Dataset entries
╭──
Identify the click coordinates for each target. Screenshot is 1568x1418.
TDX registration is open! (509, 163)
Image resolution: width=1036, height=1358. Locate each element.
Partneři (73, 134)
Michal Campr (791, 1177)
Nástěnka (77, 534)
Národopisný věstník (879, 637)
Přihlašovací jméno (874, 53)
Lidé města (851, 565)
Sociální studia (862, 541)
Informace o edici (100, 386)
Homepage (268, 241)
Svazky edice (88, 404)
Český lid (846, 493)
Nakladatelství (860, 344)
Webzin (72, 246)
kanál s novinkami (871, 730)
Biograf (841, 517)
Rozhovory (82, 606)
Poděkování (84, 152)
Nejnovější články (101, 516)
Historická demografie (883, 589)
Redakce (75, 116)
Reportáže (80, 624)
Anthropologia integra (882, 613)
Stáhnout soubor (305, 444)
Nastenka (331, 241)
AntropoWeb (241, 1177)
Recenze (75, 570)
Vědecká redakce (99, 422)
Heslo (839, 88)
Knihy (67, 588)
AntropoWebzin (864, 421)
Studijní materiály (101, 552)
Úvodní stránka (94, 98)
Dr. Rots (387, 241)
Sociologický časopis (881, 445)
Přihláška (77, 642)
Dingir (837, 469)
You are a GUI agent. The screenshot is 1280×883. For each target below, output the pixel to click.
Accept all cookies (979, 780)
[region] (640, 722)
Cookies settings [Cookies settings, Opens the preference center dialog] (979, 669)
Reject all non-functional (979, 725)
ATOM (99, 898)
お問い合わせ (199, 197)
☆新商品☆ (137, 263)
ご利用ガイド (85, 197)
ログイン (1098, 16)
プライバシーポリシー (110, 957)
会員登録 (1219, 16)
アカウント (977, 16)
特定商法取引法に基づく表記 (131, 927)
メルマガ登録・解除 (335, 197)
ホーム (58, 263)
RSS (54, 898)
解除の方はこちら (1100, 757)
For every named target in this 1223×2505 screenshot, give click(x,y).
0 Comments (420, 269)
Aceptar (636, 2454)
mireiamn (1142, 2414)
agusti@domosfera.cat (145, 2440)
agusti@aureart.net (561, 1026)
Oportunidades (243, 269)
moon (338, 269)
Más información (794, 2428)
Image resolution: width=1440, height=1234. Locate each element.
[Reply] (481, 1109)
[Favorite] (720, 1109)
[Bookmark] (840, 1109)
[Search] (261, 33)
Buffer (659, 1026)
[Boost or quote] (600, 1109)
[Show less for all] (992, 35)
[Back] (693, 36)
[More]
╰──
TASK REQUIREMENTS:
Print every record above exactly as it was given.

PROBLEM SOLUTION:
Identify the click coordinates for each target. Screenshot is 1568x1418.
TDX registration is open! (509, 163)
Image resolution: width=1036, height=1358. Locate each element.
Partneři (73, 134)
Michal Campr (791, 1177)
Nástěnka (77, 534)
Národopisný věstník (879, 637)
Přihlašovací jméno (874, 53)
Lidé města (851, 565)
Sociální studia (862, 541)
Informace o edici (100, 386)
Homepage (268, 241)
Svazky edice (88, 404)
Český lid (846, 493)
Nakladatelství (860, 344)
Webzin (72, 246)
kanál s novinkami (871, 730)
Biograf (841, 517)
Rozhovory (82, 606)
Poděkování (84, 152)
Nejnovější články (101, 516)
Historická demografie (883, 589)
Redakce (75, 116)
Reportáže (80, 624)
Anthropologia integra (882, 613)
Stáhnout soubor (305, 444)
Nastenka (331, 241)
AntropoWeb (241, 1177)
Recenze (75, 570)
Vědecká redakce (99, 422)
Heslo (839, 88)
Knihy (67, 588)
AntropoWebzin (864, 421)
Studijní materiály (101, 552)
Úvodní stránka (94, 98)
Dr. Rots (387, 241)
Sociologický časopis (881, 445)
Přihláška (77, 642)
Dingir (837, 469)
You are a GUI agent. The screenshot is 1280×883. For each target below, output the pixel to click.
Accept all cookies (979, 780)
[region] (640, 722)
Cookies settings [Cookies settings, Opens the preference center dialog] (979, 669)
Reject all non-functional (979, 725)
ATOM (99, 898)
お問い合わせ (199, 197)
☆新商品☆ (137, 263)
ご利用ガイド (85, 197)
ログイン (1098, 16)
プライバシーポリシー (110, 957)
会員登録 (1219, 16)
アカウント (977, 16)
特定商法取引法に基づく表記 (131, 927)
メルマガ登録・解除 (335, 197)
ホーム (58, 263)
RSS (54, 898)
解除の方はこちら (1100, 757)
For every named target in this 1223×2505 screenshot, give click(x,y).
0 Comments (420, 269)
Aceptar (636, 2454)
mireiamn (1142, 2414)
agusti@domosfera.cat (145, 2440)
agusti@aureart.net (561, 1026)
Oportunidades (243, 269)
moon (338, 269)
Más información (794, 2428)
Image resolution: width=1440, height=1234. Locate each element.
[Reply] (481, 1109)
[Favorite] (720, 1109)
[Bookmark] (840, 1109)
[Search] (261, 33)
Buffer (659, 1026)
[Boost or quote] (600, 1109)
[Show less for all] (992, 35)
[Back] (693, 36)
[More]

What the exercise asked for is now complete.